WHAT THE TASK ASKS. Repeat every entry in the listing below, exactly.

PROVIDED RECORDS.
::::
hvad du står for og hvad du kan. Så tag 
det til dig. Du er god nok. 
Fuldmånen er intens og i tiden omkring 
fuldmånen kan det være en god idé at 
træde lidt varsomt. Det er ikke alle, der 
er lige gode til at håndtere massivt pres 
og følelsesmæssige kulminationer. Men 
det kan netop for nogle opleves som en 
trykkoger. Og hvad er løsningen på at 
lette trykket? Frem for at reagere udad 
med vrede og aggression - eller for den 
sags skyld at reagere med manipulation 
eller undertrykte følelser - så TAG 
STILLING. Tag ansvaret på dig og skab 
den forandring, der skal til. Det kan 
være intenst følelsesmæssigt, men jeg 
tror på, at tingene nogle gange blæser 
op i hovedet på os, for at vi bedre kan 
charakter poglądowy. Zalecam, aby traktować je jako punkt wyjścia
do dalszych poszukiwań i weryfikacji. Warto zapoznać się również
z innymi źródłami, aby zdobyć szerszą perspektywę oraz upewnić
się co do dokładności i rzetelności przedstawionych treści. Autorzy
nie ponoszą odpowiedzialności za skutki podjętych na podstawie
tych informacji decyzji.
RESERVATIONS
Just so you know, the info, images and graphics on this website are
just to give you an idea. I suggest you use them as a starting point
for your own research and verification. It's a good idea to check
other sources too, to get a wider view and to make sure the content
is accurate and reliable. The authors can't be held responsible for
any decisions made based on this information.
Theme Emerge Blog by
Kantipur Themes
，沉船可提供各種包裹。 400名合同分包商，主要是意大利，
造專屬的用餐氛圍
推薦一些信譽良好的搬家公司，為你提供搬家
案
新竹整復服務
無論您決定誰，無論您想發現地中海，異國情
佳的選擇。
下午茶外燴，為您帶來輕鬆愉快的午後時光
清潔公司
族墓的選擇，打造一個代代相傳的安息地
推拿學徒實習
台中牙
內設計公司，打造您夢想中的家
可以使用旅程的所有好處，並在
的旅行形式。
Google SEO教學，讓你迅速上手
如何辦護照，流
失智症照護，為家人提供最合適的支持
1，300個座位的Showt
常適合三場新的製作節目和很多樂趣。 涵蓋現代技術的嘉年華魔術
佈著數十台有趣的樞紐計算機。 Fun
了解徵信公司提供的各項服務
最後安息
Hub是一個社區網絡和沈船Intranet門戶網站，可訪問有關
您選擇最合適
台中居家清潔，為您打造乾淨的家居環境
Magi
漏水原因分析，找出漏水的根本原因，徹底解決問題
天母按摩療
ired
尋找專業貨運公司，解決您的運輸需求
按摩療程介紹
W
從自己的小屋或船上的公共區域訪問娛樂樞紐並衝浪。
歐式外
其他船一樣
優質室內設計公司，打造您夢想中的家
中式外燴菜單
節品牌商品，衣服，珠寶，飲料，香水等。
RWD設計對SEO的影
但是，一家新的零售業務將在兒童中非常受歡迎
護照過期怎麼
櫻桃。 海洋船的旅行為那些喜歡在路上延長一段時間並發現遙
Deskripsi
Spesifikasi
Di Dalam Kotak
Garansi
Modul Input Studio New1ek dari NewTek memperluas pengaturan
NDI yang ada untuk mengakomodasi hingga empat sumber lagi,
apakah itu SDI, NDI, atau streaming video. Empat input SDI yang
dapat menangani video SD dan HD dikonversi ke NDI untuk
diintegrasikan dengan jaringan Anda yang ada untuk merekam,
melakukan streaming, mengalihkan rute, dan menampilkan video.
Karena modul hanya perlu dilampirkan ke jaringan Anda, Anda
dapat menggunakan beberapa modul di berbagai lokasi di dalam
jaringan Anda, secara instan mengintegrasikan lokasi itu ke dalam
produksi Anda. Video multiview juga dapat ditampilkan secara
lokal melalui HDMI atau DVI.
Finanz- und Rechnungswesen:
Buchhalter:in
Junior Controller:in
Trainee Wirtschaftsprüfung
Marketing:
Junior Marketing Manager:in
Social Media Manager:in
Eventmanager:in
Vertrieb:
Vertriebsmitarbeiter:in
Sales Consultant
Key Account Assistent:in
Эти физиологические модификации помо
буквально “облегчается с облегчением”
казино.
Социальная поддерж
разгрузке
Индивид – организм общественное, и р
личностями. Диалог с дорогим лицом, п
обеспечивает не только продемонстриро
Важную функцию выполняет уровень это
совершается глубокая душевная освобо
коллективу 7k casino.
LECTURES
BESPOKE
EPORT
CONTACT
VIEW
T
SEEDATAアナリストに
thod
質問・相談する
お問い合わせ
::::
TASK RESPONSE.
hvad du står for og hvad du kan. Så tag 
det til dig. Du er god nok. 
Fuldmånen er intens og i tiden omkring 
fuldmånen kan det være en god idé at 
træde lidt varsomt. Det er ikke alle, der 
er lige gode til at håndtere massivt pres 
og følelsesmæssige kulminationer. Men 
det kan netop for nogle opleves som en 
trykkoger. Og hvad er løsningen på at 
lette trykket? Frem for at reagere udad 
med vrede og aggression - eller for den 
sags skyld at reagere med manipulation 
eller undertrykte følelser - så TAG 
STILLING. Tag ansvaret på dig og skab 
den forandring, der skal til. Det kan 
være intenst følelsesmæssigt, men jeg 
tror på, at tingene nogle gange blæser 
op i hovedet på os, for at vi bedre kan 
charakter poglądowy. Zalecam, aby traktować je jako punkt wyjścia
do dalszych poszukiwań i weryfikacji. Warto zapoznać się również
z innymi źródłami, aby zdobyć szerszą perspektywę oraz upewnić
się co do dokładności i rzetelności przedstawionych treści. Autorzy
nie ponoszą odpowiedzialności za skutki podjętych na podstawie
tych informacji decyzji.
RESERVATIONS
Just so you know, the info, images and graphics on this website are
just to give you an idea. I suggest you use them as a starting point
for your own research and verification. It's a good idea to check
other sources too, to get a wider view and to make sure the content
is accurate and reliable. The authors can't be held responsible for
any decisions made based on this information.
Theme Emerge Blog by
Kantipur Themes
，沉船可提供各種包裹。 400名合同分包商，主要是意大利，
造專屬的用餐氛圍
推薦一些信譽良好的搬家公司，為你提供搬家
案
新竹整復服務
無論您決定誰，無論您想發現地中海，異國情
佳的選擇。
下午茶外燴，為您帶來輕鬆愉快的午後時光
清潔公司
族墓的選擇，打造一個代代相傳的安息地
推拿學徒實習
台中牙
內設計公司，打造您夢想中的家
可以使用旅程的所有好處，並在
的旅行形式。
Google SEO教學，讓你迅速上手
如何辦護照，流
失智症照護，為家人提供最合適的支持
1，300個座位的Showt
常適合三場新的製作節目和很多樂趣。 涵蓋現代技術的嘉年華魔術
佈著數十台有趣的樞紐計算機。 Fun
了解徵信公司提供的各項服務
最後安息
Hub是一個社區網絡和沈船Intranet門戶網站，可訪問有關
您選擇最合適
台中居家清潔，為您打造乾淨的家居環境
Magi
漏水原因分析，找出漏水的根本原因，徹底解決問題
天母按摩療
ired
尋找專業貨運公司，解決您的運輸需求
按摩療程介紹
W
從自己的小屋或船上的公共區域訪問娛樂樞紐並衝浪。
歐式外
其他船一樣
優質室內設計公司，打造您夢想中的家
中式外燴菜單
節品牌商品，衣服，珠寶，飲料，香水等。
RWD設計對SEO的影
但是，一家新的零售業務將在兒童中非常受歡迎
護照過期怎麼
櫻桃。 海洋船的旅行為那些喜歡在路上延長一段時間並發現遙
Deskripsi
Spesifikasi
Di Dalam Kotak
Garansi
Modul Input Studio New1ek dari NewTek memperluas pengaturan
NDI yang ada untuk mengakomodasi hingga empat sumber lagi,
apakah itu SDI, NDI, atau streaming video. Empat input SDI yang
dapat menangani video SD dan HD dikonversi ke NDI untuk
diintegrasikan dengan jaringan Anda yang ada untuk merekam,
melakukan streaming, mengalihkan rute, dan menampilkan video.
Karena modul hanya perlu dilampirkan ke jaringan Anda, Anda
dapat menggunakan beberapa modul di berbagai lokasi di dalam
jaringan Anda, secara instan mengintegrasikan lokasi itu ke dalam
produksi Anda. Video multiview juga dapat ditampilkan secara
lokal melalui HDMI atau DVI.
Finanz- und Rechnungswesen:
Buchhalter:in
Junior Controller:in
Trainee Wirtschaftsprüfung
Marketing:
Junior Marketing Manager:in
Social Media Manager:in
Eventmanager:in
Vertrieb:
Vertriebsmitarbeiter:in
Sales Consultant
Key Account Assistent:in
Эти физиологические модификации помо
буквально “облегчается с облегчением”
казино.
Социальная поддерж
разгрузке
Индивид – организм общественное, и р
личностями. Диалог с дорогим лицом, п
обеспечивает не только продемонстриро
Важную функцию выполняет уровень это
совершается глубокая душевная освобо
коллективу 7k casino.
LECTURES
BESPOKE
EPORT
CONTACT
VIEW
T
SEEDATAアナリストに
thod
質問・相談する
お問い合わせ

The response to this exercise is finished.